Le silence assourdissant du premier ministre autour des obstructions systémiques et permanentes des ordres professionnels qui refusent de partager le gâteau et de la sous-représentation chronique des populations immigrantes dans les sociétés d’État et l’administration publique est pour le moins problématique. Les enquêtes successives démontrent qu’à diplôme identique, les populations immigrantes vingt ans après leur arrivée ont des revenus près de 18 p. 100 inférieurs; ceci est un problème réel et pressant. Il y a des emplois à combler nous assurent les décideurs, ne ralentissons pas l’immigration, mais Monsieur le Premier Ministre, je n’ai rien entendu de votre part sur les personnes au chômage ou prestataires de l’aide sociale que le gouvernement classe aptes à l’emploi, dont bon nombre de personnes immigrantes détentrices d’un diplôme universitaire. Pourquoi donc? De nombreux immigrants diplômés ne souhaitent qu’une chose : travailler.

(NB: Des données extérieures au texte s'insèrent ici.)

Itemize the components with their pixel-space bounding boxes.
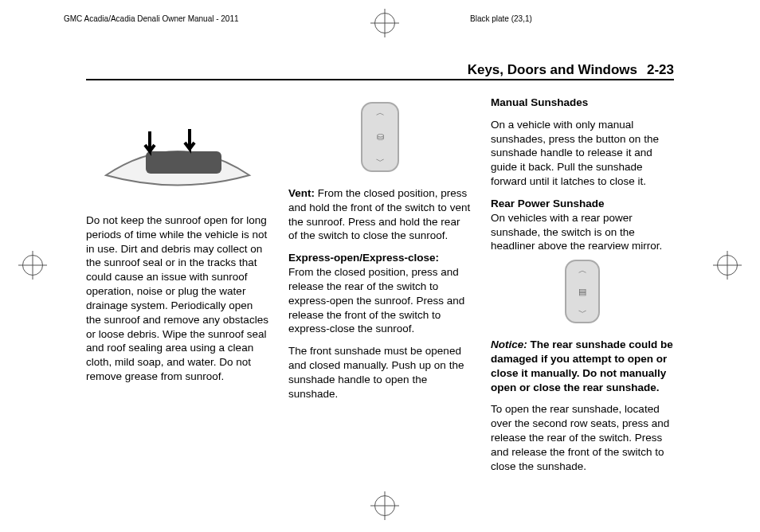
section-title: Keys, Doors and Windows	[468, 62, 637, 78]
manual-sunshades-body: On a vehicle with only manual sunshades,…	[491, 118, 674, 189]
vent-body: From the closed position, press and hold…	[288, 187, 470, 241]
rear-sunshade-operation: To open the rear sunshade, located over …	[491, 402, 674, 473]
express-label: Express-open/Express-close:	[288, 252, 439, 264]
print-header-right: Black plate (23,1)	[470, 14, 532, 23]
notice-label: Notice:	[491, 338, 527, 350]
col1-paragraph: Do not keep the sunroof open for long pe…	[86, 213, 269, 384]
sunroof-switch-icon: ︿ ⛁ ﹀	[361, 102, 399, 172]
crop-mark-left	[22, 255, 43, 279]
rear-power-sunshade-paragraph: Rear Power Sunshade On vehicles with a r…	[491, 197, 674, 253]
sunroof-switch-illustration: ︿ ⛁ ﹀	[288, 102, 472, 172]
column-1: Do not keep the sunroof open for long pe…	[86, 96, 269, 500]
chevron-up-icon: ︿	[376, 108, 385, 117]
rear-power-sunshade-body: On vehicles with a rear power sunshade, …	[491, 212, 662, 252]
rear-power-sunshade-heading: Rear Power Sunshade	[491, 198, 605, 209]
chevron-down-icon: ﹀	[578, 308, 587, 317]
print-header-left: GMC Acadia/Acadia Denali Owner Manual - …	[64, 14, 239, 23]
vent-label: Vent:	[288, 187, 315, 199]
rear-sunshade-switch-illustration: ︿ ▤ ﹀	[491, 260, 674, 323]
column-3: Manual Sunshades On a vehicle with only …	[491, 96, 674, 500]
vent-paragraph: Vent: From the closed position, press an…	[288, 186, 472, 243]
column-2: ︿ ⛁ ﹀ Vent: From the closed position, pr…	[288, 96, 472, 500]
svg-rect-0	[146, 151, 221, 174]
express-body: From the closed position, press and rele…	[288, 266, 464, 334]
rear-sunshade-switch-icon: ︿ ▤ ﹀	[565, 260, 600, 323]
header-rule	[86, 79, 674, 80]
manual-sunshades-heading: Manual Sunshades	[491, 96, 674, 110]
front-sunshade-paragraph: The front sunshade must be opened and cl…	[288, 344, 472, 401]
notice-paragraph: Notice: The rear sunshade could be damag…	[491, 338, 674, 394]
body-columns: Do not keep the sunroof open for long pe…	[86, 96, 674, 500]
sunroof-glyph-icon: ⛁	[377, 131, 384, 143]
crop-mark-right	[717, 255, 738, 279]
chevron-up-icon: ︿	[578, 266, 587, 275]
crop-mark-top	[374, 13, 395, 37]
sunshade-glyph-icon: ▤	[578, 286, 586, 298]
page-number: 2-23	[647, 62, 674, 78]
express-paragraph: Express-open/Express-close: From the clo…	[288, 251, 472, 336]
chevron-down-icon: ﹀	[376, 157, 385, 166]
sunroof-illustration	[86, 119, 269, 199]
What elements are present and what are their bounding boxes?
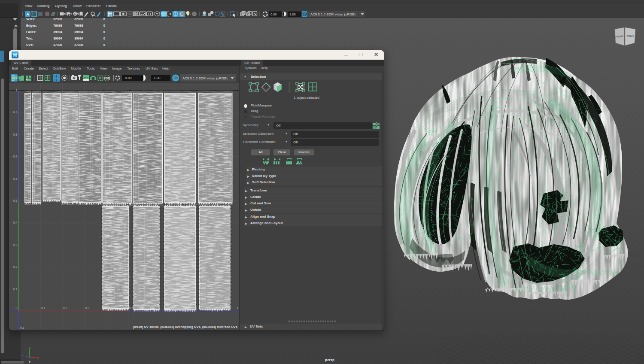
svg-text:RIGHT: RIGHT xyxy=(626,34,634,37)
svg-text:0.1: 0.1 xyxy=(41,306,45,309)
svg-text:0.3: 0.3 xyxy=(13,243,18,246)
svg-text:M: M xyxy=(13,53,17,58)
svg-text:0.2: 0.2 xyxy=(13,265,18,268)
svg-text:TT: TT xyxy=(148,12,152,15)
svg-text:1: 1 xyxy=(16,89,18,92)
svg-text:0.4: 0.4 xyxy=(107,306,112,309)
svg-text:PSD: PSD xyxy=(103,76,110,80)
svg-text:A: A xyxy=(26,12,29,16)
svg-text:1.00: 1.00 xyxy=(289,12,296,16)
svg-text:0.6: 0.6 xyxy=(151,306,155,309)
svg-text:ACES 1.0 SDR-video (sRGB): ACES 1.0 SDR-video (sRGB) xyxy=(310,12,355,16)
svg-text:0.7: 0.7 xyxy=(13,155,18,158)
svg-text:0.00: 0.00 xyxy=(270,12,277,16)
svg-text:0.1: 0.1 xyxy=(13,288,18,291)
svg-text:0.5: 0.5 xyxy=(13,199,18,202)
svg-text:0.3: 0.3 xyxy=(85,306,89,309)
svg-text:ON: ON xyxy=(303,13,306,15)
svg-text:8: 8 xyxy=(195,306,197,309)
svg-text:0: 0 xyxy=(16,306,18,309)
svg-text:ON: ON xyxy=(174,77,177,79)
svg-text:0.4: 0.4 xyxy=(13,221,18,224)
svg-text:0.8: 0.8 xyxy=(13,133,18,136)
svg-text:x: x xyxy=(37,356,39,360)
svg-text:1: 1 xyxy=(237,306,238,309)
svg-text:0.2: 0.2 xyxy=(63,306,67,309)
svg-text:0.5: 0.5 xyxy=(129,306,134,309)
svg-text:0.00: 0.00 xyxy=(125,76,132,80)
svg-text:0.1: 0.1 xyxy=(20,326,24,329)
svg-text:y: y xyxy=(29,346,30,350)
svg-text:0.6: 0.6 xyxy=(13,177,18,180)
svg-text:0.9: 0.9 xyxy=(13,111,18,114)
svg-text:(0/645) UV shells, (0/36401) o: (0/645) UV shells, (0/36401) overlapping… xyxy=(133,325,237,329)
svg-text:z: z xyxy=(21,354,23,358)
svg-text:1.00: 1.00 xyxy=(154,76,161,80)
svg-text:ACES 1.0 SDR-video (sRGB): ACES 1.0 SDR-video (sRGB) xyxy=(182,76,228,80)
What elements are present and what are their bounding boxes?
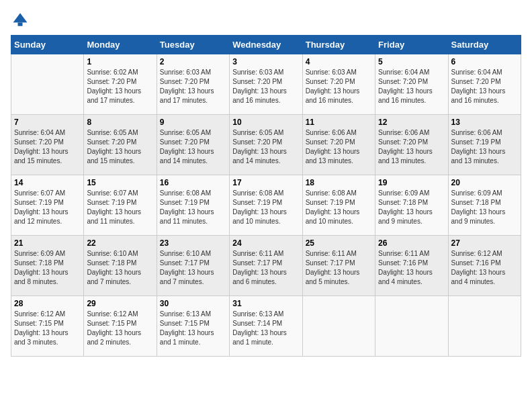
svg-marker-0 xyxy=(13,13,28,23)
calendar-cell xyxy=(302,296,375,357)
day-number: 26 xyxy=(378,238,445,248)
day-number: 19 xyxy=(378,178,445,187)
calendar-cell xyxy=(11,54,84,115)
day-number: 25 xyxy=(306,238,372,248)
day-info: Sunrise: 6:13 AMSunset: 7:14 PMDaylight:… xyxy=(232,310,299,347)
calendar-cell: 31Sunrise: 6:13 AMSunset: 7:14 PMDayligh… xyxy=(230,296,302,357)
calendar-cell: 24Sunrise: 6:11 AMSunset: 7:17 PMDayligh… xyxy=(230,236,302,296)
day-info: Sunrise: 6:12 AMSunset: 7:16 PMDaylight:… xyxy=(451,249,518,287)
calendar-cell: 10Sunrise: 6:05 AMSunset: 7:20 PMDayligh… xyxy=(230,115,302,175)
calendar-cell: 13Sunrise: 6:06 AMSunset: 7:19 PMDayligh… xyxy=(448,115,521,175)
day-number: 24 xyxy=(232,238,299,248)
calendar-cell: 14Sunrise: 6:07 AMSunset: 7:19 PMDayligh… xyxy=(11,175,84,236)
week-row-4: 21Sunrise: 6:09 AMSunset: 7:18 PMDayligh… xyxy=(11,236,521,296)
calendar-cell: 11Sunrise: 6:06 AMSunset: 7:20 PMDayligh… xyxy=(302,115,375,175)
calendar-cell: 5Sunrise: 6:04 AMSunset: 7:20 PMDaylight… xyxy=(375,54,448,115)
day-number: 9 xyxy=(160,118,226,127)
day-info: Sunrise: 6:06 AMSunset: 7:20 PMDaylight:… xyxy=(306,128,372,166)
day-info: Sunrise: 6:08 AMSunset: 7:19 PMDaylight:… xyxy=(160,189,226,226)
day-number: 10 xyxy=(232,118,299,127)
calendar-cell: 6Sunrise: 6:04 AMSunset: 7:20 PMDaylight… xyxy=(448,54,521,115)
calendar-cell: 15Sunrise: 6:07 AMSunset: 7:19 PMDayligh… xyxy=(84,175,157,236)
calendar-cell: 17Sunrise: 6:08 AMSunset: 7:19 PMDayligh… xyxy=(230,175,302,236)
day-number: 7 xyxy=(14,118,81,127)
day-number: 5 xyxy=(378,57,445,66)
calendar-cell: 2Sunrise: 6:03 AMSunset: 7:20 PMDaylight… xyxy=(157,54,229,115)
day-number: 6 xyxy=(451,57,518,66)
day-number: 12 xyxy=(378,118,445,127)
day-info: Sunrise: 6:07 AMSunset: 7:19 PMDaylight:… xyxy=(87,189,153,226)
day-info: Sunrise: 6:09 AMSunset: 7:18 PMDaylight:… xyxy=(14,249,81,287)
header-day-saturday: Saturday xyxy=(448,36,521,54)
day-number: 11 xyxy=(306,118,372,127)
day-number: 16 xyxy=(160,178,226,187)
calendar-cell: 29Sunrise: 6:12 AMSunset: 7:15 PMDayligh… xyxy=(84,296,157,357)
header-day-sunday: Sunday xyxy=(11,36,84,54)
day-number: 23 xyxy=(160,238,226,248)
day-info: Sunrise: 6:11 AMSunset: 7:17 PMDaylight:… xyxy=(232,249,299,287)
day-info: Sunrise: 6:13 AMSunset: 7:15 PMDaylight:… xyxy=(160,310,226,347)
calendar-cell: 30Sunrise: 6:13 AMSunset: 7:15 PMDayligh… xyxy=(157,296,229,357)
calendar-cell: 28Sunrise: 6:12 AMSunset: 7:15 PMDayligh… xyxy=(11,296,84,357)
day-info: Sunrise: 6:05 AMSunset: 7:20 PMDaylight:… xyxy=(87,128,153,166)
week-row-3: 14Sunrise: 6:07 AMSunset: 7:19 PMDayligh… xyxy=(11,175,521,236)
day-info: Sunrise: 6:04 AMSunset: 7:20 PMDaylight:… xyxy=(451,68,518,105)
day-info: Sunrise: 6:03 AMSunset: 7:20 PMDaylight:… xyxy=(232,68,299,105)
day-info: Sunrise: 6:10 AMSunset: 7:17 PMDaylight:… xyxy=(160,249,226,287)
header-day-monday: Monday xyxy=(84,36,157,54)
calendar-cell: 20Sunrise: 6:09 AMSunset: 7:18 PMDayligh… xyxy=(448,175,521,236)
day-info: Sunrise: 6:09 AMSunset: 7:18 PMDaylight:… xyxy=(451,189,518,226)
day-number: 21 xyxy=(14,238,81,248)
calendar-cell: 16Sunrise: 6:08 AMSunset: 7:19 PMDayligh… xyxy=(157,175,229,236)
logo-icon xyxy=(11,11,30,30)
day-number: 13 xyxy=(451,118,518,127)
calendar-cell: 19Sunrise: 6:09 AMSunset: 7:18 PMDayligh… xyxy=(375,175,448,236)
calendar-cell: 12Sunrise: 6:06 AMSunset: 7:20 PMDayligh… xyxy=(375,115,448,175)
day-info: Sunrise: 6:08 AMSunset: 7:19 PMDaylight:… xyxy=(232,189,299,226)
calendar-cell: 1Sunrise: 6:02 AMSunset: 7:20 PMDaylight… xyxy=(84,54,157,115)
day-number: 18 xyxy=(306,178,372,187)
calendar-cell: 26Sunrise: 6:11 AMSunset: 7:16 PMDayligh… xyxy=(375,236,448,296)
day-number: 15 xyxy=(87,178,153,187)
calendar-table: SundayMondayTuesdayWednesdayThursdayFrid… xyxy=(11,35,521,357)
day-info: Sunrise: 6:03 AMSunset: 7:20 PMDaylight:… xyxy=(160,68,226,105)
calendar-cell: 3Sunrise: 6:03 AMSunset: 7:20 PMDaylight… xyxy=(230,54,302,115)
day-number: 22 xyxy=(87,238,153,248)
calendar-cell xyxy=(375,296,448,357)
day-number: 29 xyxy=(87,299,153,308)
calendar-cell: 21Sunrise: 6:09 AMSunset: 7:18 PMDayligh… xyxy=(11,236,84,296)
day-number: 20 xyxy=(451,178,518,187)
day-info: Sunrise: 6:05 AMSunset: 7:20 PMDaylight:… xyxy=(232,128,299,166)
day-number: 17 xyxy=(232,178,299,187)
day-number: 8 xyxy=(87,118,153,127)
day-number: 2 xyxy=(160,57,226,66)
day-info: Sunrise: 6:06 AMSunset: 7:20 PMDaylight:… xyxy=(378,128,445,166)
calendar-cell xyxy=(448,296,521,357)
day-info: Sunrise: 6:06 AMSunset: 7:19 PMDaylight:… xyxy=(451,128,518,166)
calendar-cell: 25Sunrise: 6:11 AMSunset: 7:17 PMDayligh… xyxy=(302,236,375,296)
header xyxy=(11,11,521,30)
day-info: Sunrise: 6:07 AMSunset: 7:19 PMDaylight:… xyxy=(14,189,81,226)
calendar-cell: 23Sunrise: 6:10 AMSunset: 7:17 PMDayligh… xyxy=(157,236,229,296)
day-info: Sunrise: 6:02 AMSunset: 7:20 PMDaylight:… xyxy=(87,68,153,105)
day-number: 30 xyxy=(160,299,226,308)
day-info: Sunrise: 6:12 AMSunset: 7:15 PMDaylight:… xyxy=(87,310,153,347)
header-day-tuesday: Tuesday xyxy=(157,36,229,54)
calendar-cell: 27Sunrise: 6:12 AMSunset: 7:16 PMDayligh… xyxy=(448,236,521,296)
day-number: 14 xyxy=(14,178,81,187)
day-number: 1 xyxy=(87,57,153,66)
day-info: Sunrise: 6:11 AMSunset: 7:17 PMDaylight:… xyxy=(306,249,372,287)
day-number: 4 xyxy=(306,57,372,66)
day-info: Sunrise: 6:04 AMSunset: 7:20 PMDaylight:… xyxy=(14,128,81,166)
day-info: Sunrise: 6:04 AMSunset: 7:20 PMDaylight:… xyxy=(378,68,445,105)
week-row-1: 1Sunrise: 6:02 AMSunset: 7:20 PMDaylight… xyxy=(11,54,521,115)
header-day-thursday: Thursday xyxy=(302,36,375,54)
header-day-wednesday: Wednesday xyxy=(230,36,302,54)
header-day-friday: Friday xyxy=(375,36,448,54)
day-info: Sunrise: 6:08 AMSunset: 7:19 PMDaylight:… xyxy=(306,189,372,226)
calendar-cell: 22Sunrise: 6:10 AMSunset: 7:18 PMDayligh… xyxy=(84,236,157,296)
day-number: 27 xyxy=(451,238,518,248)
header-row: SundayMondayTuesdayWednesdayThursdayFrid… xyxy=(11,36,521,54)
calendar-cell: 4Sunrise: 6:03 AMSunset: 7:20 PMDaylight… xyxy=(302,54,375,115)
week-row-5: 28Sunrise: 6:12 AMSunset: 7:15 PMDayligh… xyxy=(11,296,521,357)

Le tout nouveau gouvernement affirme vouloir mieux accueillir les immigrant·e·s, mais je remarque que jamais au cours de la récente campagne électorale qui a conduit la CAQ au pouvoir, M. Legault n’a osé aborder le sujet des budgets nécessaires, des moyens requis et de la marche à suivre. D’autres oublis? Les COFI ont été supprimés par Pauline Marois, pour des raisons budgétaires a-t-on alors affirmé dans ce gouvernement du PQ où le chef de la CAQ a été ministre, rappelons-le.

Ghettos et ghettos

Il reste à évoquer la disparition des ghettos migratoires, dont on peut d’ailleurs commencer par se demander s’ils existent. Cela semble être une prémisse de facto de votre programme de répartition, une sourde menace qui ne permettrait pas l’intégration, un sujet qui revient périodiquement, particulièrement dans les réseaux (peu) sociaux. Qu’en est-il dans les faits? Si le premier ministre avait une formation de géographe ou de sociologue, il saurait que partout dans le monde, les populations immigrantes se regroupent à l’intérieur de territoires communs, à tout le moins celles de la première génération, une façon de faire qui permet aux immigrants de fraîche date de trouver leur premier emploi et d’ainsi engager leur processus d’intégration, n’en déplaise à certains. Si ces immigrants se regroupent, c’est que souvent ils partagent les logements les moins chers et par conséquent les plus insalubres, car ils sont plus ou moins forcés de travailler aux salaires les plus bas. Je suis persuadé que ces populations exogènes aimeraient elles aussi profiter de ghettos comme Westmount et Outremont. Il est vrai que lorsque le programme politique d’un parti au pouvoir est surtout destiné à remettre de l’argent dans la poche des plus nantis, qui sont eux confinés aux ghettos les plus opulents, le logement social ne figure pas dans les priorités gouvernementales.

Enfin, on verra. Et il reste toujours le gros bon sens.